### YOUR INSTRUCTIONS
Please print, exactly as written, the line containing "а может быть" and each line after it through the end of the material; pictures stay out.

### DATA PROVIDED
_____

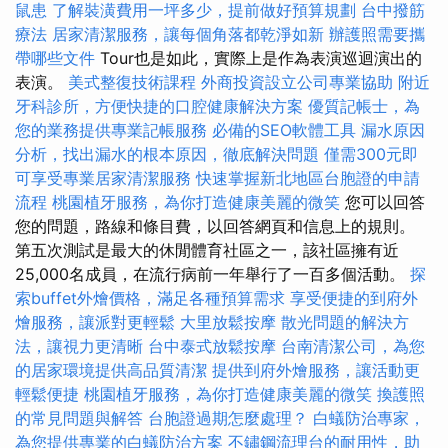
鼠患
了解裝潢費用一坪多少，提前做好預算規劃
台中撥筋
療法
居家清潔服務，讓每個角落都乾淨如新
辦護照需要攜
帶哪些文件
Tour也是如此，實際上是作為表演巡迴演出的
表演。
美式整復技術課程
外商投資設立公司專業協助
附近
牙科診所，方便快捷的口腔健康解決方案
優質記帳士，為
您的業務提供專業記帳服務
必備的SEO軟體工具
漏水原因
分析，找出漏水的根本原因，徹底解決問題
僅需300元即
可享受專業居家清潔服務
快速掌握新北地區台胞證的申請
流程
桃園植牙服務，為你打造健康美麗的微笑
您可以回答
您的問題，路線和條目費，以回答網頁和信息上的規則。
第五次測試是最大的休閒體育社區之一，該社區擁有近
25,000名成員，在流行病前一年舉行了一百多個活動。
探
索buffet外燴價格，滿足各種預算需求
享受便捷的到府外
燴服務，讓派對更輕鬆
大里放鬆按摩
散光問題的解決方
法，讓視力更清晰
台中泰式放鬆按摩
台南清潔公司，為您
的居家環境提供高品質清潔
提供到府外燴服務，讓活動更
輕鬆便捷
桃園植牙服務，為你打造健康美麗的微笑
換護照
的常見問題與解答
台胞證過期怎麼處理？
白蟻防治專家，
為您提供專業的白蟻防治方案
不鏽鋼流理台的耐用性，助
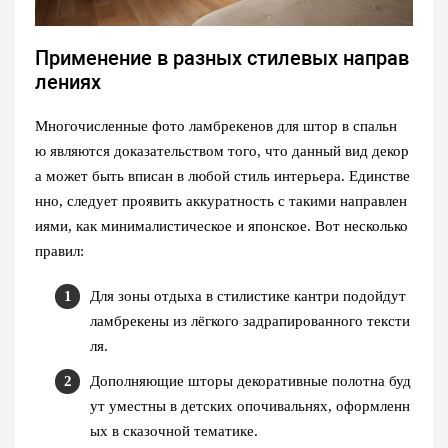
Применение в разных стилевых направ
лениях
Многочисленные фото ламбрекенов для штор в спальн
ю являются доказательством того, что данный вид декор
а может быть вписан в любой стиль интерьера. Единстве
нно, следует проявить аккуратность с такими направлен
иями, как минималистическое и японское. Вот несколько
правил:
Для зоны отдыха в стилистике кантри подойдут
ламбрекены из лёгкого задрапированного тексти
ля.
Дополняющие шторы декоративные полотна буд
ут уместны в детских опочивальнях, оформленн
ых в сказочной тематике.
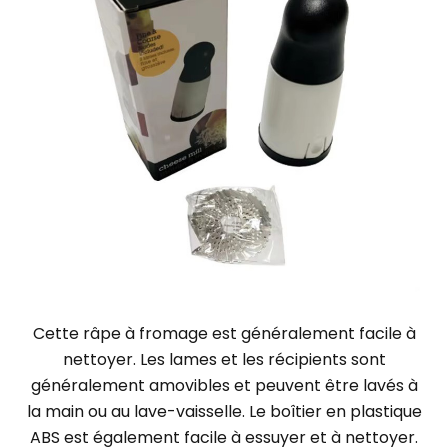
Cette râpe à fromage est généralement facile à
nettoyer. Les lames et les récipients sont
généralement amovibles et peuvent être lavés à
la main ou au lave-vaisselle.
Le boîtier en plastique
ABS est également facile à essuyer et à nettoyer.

_____

### SOLVED PROBLEM
а может быть вписан в любой стиль интерьера. Единстве
нно, следует проявить аккуратность с такими направлен
иями, как минималистическое и японское. Вот несколько
правил:
Для зоны отдыха в стилистике кантри подойдут
ламбрекены из лёгкого задрапированного тексти
ля.
Дополняющие шторы декоративные полотна буд
ут уместны в детских опочивальнях, оформленн
ых в сказочной тематике.
Cette râpe à fromage est généralement facile à
nettoyer. Les lames et les récipients sont
généralement amovibles et peuvent être lavés à
la main ou au lave-vaisselle.
Le boîtier en plastique
ABS est également facile à essuyer et à nettoyer.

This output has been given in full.